WORK ORDER:
Tell how many lines below include the word "annotation". Only the number should appear.

(Stored data entries)
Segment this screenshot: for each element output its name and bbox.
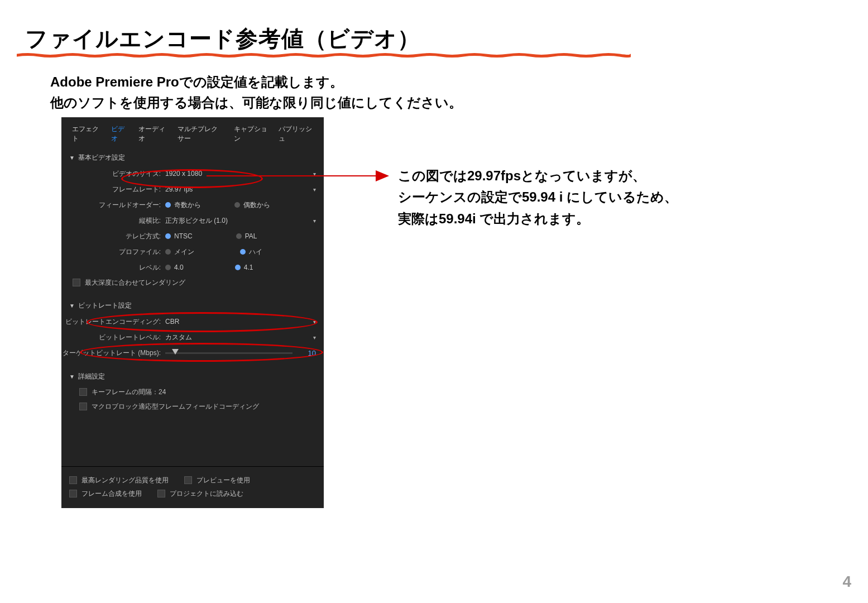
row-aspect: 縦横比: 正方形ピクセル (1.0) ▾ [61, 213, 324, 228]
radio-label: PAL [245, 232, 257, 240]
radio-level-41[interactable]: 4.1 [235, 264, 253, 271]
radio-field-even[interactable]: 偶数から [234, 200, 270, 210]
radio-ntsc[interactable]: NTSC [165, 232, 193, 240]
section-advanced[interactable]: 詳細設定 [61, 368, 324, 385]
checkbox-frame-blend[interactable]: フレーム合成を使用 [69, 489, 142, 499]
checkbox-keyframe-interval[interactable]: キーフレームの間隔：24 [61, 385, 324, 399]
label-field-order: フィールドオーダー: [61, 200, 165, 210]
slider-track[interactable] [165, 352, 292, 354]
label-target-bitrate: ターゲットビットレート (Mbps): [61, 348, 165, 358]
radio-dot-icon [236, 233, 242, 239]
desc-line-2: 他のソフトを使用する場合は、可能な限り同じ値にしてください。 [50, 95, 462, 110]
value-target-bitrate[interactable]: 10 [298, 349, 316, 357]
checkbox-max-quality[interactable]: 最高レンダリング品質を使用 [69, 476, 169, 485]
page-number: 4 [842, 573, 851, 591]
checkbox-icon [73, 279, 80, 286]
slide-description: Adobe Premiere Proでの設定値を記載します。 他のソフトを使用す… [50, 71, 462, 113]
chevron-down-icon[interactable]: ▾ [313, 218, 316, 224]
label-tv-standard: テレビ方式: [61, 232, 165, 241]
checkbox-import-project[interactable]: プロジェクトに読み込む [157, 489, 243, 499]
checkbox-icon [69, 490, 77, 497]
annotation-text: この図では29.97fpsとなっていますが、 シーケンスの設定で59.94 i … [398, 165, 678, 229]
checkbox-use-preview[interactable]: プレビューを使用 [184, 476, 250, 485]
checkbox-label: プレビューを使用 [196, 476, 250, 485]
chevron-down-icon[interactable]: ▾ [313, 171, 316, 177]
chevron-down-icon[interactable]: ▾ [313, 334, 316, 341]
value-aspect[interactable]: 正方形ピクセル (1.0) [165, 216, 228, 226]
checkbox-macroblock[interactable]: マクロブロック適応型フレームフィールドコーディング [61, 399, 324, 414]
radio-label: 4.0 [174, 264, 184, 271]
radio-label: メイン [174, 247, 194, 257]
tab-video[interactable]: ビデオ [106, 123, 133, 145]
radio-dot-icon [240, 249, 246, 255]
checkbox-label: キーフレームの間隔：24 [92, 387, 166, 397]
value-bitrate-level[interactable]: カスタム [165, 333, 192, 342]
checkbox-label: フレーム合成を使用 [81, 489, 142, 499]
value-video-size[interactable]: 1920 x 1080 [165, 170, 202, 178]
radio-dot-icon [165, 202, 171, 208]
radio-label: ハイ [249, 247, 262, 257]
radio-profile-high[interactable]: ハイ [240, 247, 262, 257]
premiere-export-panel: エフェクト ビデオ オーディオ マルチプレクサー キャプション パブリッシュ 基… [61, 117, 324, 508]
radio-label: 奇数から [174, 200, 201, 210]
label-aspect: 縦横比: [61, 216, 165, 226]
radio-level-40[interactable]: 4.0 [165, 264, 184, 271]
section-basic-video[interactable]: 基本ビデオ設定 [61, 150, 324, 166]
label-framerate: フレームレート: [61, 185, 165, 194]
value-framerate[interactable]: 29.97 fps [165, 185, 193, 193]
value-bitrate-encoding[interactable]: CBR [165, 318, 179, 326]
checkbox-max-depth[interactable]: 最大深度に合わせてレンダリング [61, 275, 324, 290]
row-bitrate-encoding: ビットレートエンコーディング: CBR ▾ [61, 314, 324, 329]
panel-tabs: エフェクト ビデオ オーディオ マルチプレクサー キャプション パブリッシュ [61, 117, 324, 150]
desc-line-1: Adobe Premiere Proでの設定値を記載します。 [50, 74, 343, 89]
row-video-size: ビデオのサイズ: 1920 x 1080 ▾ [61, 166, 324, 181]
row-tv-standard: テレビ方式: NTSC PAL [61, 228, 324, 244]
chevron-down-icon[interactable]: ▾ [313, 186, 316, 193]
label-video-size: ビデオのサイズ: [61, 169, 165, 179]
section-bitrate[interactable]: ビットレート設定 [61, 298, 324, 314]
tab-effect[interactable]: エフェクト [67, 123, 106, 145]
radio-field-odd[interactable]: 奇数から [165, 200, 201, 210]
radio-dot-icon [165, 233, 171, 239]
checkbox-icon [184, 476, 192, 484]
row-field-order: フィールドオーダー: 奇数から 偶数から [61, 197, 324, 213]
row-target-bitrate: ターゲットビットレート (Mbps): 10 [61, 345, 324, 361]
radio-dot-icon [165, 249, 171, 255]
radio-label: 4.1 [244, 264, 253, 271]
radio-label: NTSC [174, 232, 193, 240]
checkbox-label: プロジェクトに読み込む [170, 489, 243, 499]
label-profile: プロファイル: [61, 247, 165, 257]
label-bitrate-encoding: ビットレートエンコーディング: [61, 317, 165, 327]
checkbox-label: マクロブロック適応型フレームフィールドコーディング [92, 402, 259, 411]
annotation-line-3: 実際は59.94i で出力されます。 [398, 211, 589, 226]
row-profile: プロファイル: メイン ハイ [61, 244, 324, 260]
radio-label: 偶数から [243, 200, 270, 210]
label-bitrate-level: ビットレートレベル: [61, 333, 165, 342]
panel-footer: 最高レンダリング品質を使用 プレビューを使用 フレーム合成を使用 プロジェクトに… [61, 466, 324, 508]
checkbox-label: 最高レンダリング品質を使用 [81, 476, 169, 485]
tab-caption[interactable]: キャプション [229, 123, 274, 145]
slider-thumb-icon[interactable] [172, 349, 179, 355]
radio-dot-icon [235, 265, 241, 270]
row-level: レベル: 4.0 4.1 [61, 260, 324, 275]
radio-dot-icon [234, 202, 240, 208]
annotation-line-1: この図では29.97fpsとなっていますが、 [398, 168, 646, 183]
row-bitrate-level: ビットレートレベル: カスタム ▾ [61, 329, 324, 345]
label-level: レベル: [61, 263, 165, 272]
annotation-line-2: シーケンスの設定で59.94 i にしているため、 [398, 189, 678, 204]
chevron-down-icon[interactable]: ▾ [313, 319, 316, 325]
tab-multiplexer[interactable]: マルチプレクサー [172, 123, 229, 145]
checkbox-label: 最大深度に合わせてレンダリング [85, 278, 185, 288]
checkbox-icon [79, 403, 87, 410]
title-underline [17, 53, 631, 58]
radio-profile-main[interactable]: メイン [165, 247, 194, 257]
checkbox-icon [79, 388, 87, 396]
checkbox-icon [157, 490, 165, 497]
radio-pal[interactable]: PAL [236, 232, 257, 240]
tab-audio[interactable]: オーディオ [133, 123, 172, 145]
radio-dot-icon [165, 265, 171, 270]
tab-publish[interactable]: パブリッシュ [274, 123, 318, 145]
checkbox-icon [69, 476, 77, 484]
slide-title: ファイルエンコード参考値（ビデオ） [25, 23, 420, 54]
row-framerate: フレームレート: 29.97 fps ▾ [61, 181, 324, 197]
---
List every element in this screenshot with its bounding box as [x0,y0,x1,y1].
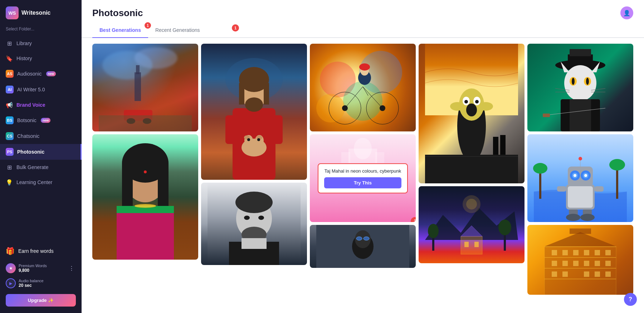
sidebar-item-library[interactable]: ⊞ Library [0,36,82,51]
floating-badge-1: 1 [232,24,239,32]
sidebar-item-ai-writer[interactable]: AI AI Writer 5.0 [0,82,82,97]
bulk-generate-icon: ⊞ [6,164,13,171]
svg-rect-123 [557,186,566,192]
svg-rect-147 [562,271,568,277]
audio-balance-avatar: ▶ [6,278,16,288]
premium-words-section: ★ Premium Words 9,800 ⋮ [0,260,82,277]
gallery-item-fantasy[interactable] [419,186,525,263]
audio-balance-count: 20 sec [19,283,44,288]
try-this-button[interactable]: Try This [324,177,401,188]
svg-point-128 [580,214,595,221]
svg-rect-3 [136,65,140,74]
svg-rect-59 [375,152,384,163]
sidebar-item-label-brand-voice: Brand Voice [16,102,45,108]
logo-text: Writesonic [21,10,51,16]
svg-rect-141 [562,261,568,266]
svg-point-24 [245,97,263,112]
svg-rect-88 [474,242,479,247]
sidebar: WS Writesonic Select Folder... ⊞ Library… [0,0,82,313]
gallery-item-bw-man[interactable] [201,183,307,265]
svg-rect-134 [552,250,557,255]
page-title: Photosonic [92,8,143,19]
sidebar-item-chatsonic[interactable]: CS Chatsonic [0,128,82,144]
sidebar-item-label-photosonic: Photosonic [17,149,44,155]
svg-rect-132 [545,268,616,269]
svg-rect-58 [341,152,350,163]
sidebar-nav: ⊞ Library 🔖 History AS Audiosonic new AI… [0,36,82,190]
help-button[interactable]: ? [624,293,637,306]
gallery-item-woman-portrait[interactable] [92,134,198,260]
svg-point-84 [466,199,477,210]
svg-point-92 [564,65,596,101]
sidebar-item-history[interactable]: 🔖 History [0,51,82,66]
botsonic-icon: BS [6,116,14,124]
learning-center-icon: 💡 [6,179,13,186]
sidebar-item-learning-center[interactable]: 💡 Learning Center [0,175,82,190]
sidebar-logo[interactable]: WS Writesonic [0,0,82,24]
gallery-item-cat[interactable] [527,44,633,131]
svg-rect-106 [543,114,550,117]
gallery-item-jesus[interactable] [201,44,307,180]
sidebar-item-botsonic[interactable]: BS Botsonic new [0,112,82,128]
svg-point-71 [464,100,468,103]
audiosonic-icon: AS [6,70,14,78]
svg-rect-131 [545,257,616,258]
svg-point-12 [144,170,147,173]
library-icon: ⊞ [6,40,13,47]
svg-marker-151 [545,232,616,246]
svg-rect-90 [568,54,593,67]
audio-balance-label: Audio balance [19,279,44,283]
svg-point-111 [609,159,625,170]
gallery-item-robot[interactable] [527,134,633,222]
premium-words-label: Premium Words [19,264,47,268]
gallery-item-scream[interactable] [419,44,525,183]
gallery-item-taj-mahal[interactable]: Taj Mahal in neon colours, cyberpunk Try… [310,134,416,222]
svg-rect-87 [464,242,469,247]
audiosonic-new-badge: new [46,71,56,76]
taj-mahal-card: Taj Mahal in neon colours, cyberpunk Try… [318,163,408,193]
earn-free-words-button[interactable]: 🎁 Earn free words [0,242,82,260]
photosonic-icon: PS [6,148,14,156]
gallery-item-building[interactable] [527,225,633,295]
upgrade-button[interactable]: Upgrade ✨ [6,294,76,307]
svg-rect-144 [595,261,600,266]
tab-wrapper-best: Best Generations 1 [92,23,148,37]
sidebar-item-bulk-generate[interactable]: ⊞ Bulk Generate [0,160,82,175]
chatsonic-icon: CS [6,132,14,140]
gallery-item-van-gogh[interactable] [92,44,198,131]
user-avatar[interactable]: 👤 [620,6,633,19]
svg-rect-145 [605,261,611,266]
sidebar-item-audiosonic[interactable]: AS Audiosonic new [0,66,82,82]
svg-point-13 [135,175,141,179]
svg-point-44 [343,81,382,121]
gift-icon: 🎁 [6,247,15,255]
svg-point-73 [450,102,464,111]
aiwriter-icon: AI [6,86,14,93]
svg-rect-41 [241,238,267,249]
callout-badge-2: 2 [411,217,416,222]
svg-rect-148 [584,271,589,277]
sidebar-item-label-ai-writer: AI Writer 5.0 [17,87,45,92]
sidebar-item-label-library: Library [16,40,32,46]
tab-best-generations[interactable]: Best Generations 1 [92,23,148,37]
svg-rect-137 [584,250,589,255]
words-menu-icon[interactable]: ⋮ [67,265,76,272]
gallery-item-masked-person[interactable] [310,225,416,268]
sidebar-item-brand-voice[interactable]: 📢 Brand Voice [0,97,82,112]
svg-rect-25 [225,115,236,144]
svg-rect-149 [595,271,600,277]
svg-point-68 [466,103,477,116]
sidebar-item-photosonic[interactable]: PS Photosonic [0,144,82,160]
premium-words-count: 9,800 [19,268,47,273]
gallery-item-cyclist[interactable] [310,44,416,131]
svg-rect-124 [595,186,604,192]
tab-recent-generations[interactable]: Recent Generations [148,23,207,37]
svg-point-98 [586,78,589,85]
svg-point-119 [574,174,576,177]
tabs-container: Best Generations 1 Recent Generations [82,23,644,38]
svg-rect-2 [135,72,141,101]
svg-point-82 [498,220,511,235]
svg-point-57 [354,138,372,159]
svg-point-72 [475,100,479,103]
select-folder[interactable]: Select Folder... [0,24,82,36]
* * *
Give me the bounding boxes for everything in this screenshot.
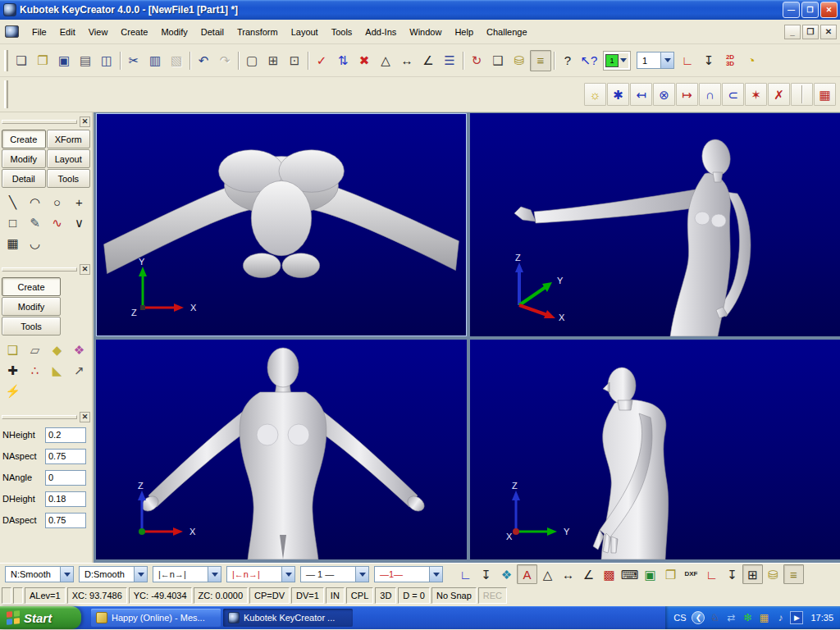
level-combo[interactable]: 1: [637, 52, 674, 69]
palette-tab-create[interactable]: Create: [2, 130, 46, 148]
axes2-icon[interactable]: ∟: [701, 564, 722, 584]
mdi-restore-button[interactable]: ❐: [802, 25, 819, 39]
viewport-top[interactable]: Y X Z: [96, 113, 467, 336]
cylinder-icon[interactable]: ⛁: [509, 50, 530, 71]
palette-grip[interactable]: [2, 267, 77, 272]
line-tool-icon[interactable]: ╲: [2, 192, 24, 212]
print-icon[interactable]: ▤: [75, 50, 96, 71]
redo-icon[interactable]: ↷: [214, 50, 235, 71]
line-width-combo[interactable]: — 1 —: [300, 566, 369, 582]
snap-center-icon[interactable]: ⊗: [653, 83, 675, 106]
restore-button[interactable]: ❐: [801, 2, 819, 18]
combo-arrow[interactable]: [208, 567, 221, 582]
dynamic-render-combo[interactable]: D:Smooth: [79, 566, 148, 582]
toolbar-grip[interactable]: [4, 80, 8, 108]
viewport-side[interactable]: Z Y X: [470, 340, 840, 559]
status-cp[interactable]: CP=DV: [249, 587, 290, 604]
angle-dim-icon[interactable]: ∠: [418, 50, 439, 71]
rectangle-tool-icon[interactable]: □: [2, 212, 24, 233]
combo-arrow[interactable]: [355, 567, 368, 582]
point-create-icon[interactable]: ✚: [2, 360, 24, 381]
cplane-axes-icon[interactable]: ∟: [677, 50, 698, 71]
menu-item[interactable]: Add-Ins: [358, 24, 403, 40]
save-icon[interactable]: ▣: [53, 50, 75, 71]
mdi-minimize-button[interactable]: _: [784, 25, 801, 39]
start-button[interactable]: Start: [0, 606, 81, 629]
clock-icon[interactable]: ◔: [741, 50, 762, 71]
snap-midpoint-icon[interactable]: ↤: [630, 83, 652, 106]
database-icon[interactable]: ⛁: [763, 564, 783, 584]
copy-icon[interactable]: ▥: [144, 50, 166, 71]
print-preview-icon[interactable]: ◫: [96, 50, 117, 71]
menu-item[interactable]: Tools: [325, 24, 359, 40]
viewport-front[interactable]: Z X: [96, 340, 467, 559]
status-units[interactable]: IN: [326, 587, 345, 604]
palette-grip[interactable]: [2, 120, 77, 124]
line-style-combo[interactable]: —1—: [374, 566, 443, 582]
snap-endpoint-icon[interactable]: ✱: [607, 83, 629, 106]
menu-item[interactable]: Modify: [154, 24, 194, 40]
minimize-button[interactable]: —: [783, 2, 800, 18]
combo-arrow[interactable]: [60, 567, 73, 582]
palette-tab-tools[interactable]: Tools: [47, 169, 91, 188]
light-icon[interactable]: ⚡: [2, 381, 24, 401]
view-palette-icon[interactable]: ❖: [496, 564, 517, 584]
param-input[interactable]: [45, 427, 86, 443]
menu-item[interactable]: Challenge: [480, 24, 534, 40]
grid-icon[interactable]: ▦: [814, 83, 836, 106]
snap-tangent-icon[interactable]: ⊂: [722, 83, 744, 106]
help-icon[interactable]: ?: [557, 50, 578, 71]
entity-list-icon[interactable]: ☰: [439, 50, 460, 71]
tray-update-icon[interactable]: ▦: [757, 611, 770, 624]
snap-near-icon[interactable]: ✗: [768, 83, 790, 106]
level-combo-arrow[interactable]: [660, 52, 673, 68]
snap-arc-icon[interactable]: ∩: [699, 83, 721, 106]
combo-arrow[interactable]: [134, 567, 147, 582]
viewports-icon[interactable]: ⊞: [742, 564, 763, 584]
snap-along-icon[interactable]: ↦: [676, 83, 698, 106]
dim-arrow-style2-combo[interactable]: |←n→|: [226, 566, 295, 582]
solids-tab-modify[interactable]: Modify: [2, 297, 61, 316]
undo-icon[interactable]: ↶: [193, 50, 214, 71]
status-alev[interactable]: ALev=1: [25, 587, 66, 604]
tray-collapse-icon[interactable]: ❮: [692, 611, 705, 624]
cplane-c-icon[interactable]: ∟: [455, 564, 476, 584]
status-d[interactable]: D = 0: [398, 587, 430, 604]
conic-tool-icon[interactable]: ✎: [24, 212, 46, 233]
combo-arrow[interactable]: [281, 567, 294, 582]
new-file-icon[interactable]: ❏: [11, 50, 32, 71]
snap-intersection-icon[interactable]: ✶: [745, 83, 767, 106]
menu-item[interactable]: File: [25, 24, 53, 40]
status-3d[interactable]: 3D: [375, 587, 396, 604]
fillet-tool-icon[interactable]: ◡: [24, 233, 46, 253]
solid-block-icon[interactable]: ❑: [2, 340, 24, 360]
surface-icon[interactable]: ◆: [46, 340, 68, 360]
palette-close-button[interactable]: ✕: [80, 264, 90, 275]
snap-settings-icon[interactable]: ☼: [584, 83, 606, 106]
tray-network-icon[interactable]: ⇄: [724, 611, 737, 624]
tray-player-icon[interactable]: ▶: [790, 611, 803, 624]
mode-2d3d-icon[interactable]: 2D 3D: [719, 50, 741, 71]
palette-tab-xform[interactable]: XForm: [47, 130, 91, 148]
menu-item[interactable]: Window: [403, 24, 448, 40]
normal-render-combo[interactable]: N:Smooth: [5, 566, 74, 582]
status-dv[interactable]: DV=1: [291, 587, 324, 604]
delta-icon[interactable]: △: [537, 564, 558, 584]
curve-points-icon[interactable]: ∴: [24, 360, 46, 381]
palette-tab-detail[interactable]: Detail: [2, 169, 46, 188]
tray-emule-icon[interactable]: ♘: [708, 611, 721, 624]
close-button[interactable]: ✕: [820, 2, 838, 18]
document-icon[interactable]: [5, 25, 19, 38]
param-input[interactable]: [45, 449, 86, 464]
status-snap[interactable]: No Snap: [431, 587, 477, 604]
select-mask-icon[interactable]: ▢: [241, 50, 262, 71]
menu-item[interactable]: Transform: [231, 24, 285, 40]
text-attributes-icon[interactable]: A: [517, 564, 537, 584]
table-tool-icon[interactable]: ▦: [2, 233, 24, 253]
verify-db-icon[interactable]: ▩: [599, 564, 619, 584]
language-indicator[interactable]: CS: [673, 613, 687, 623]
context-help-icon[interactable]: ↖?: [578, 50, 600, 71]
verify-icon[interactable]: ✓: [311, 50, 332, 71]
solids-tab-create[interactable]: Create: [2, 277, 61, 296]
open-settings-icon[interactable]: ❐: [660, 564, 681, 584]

YOUR RESPONSE:
4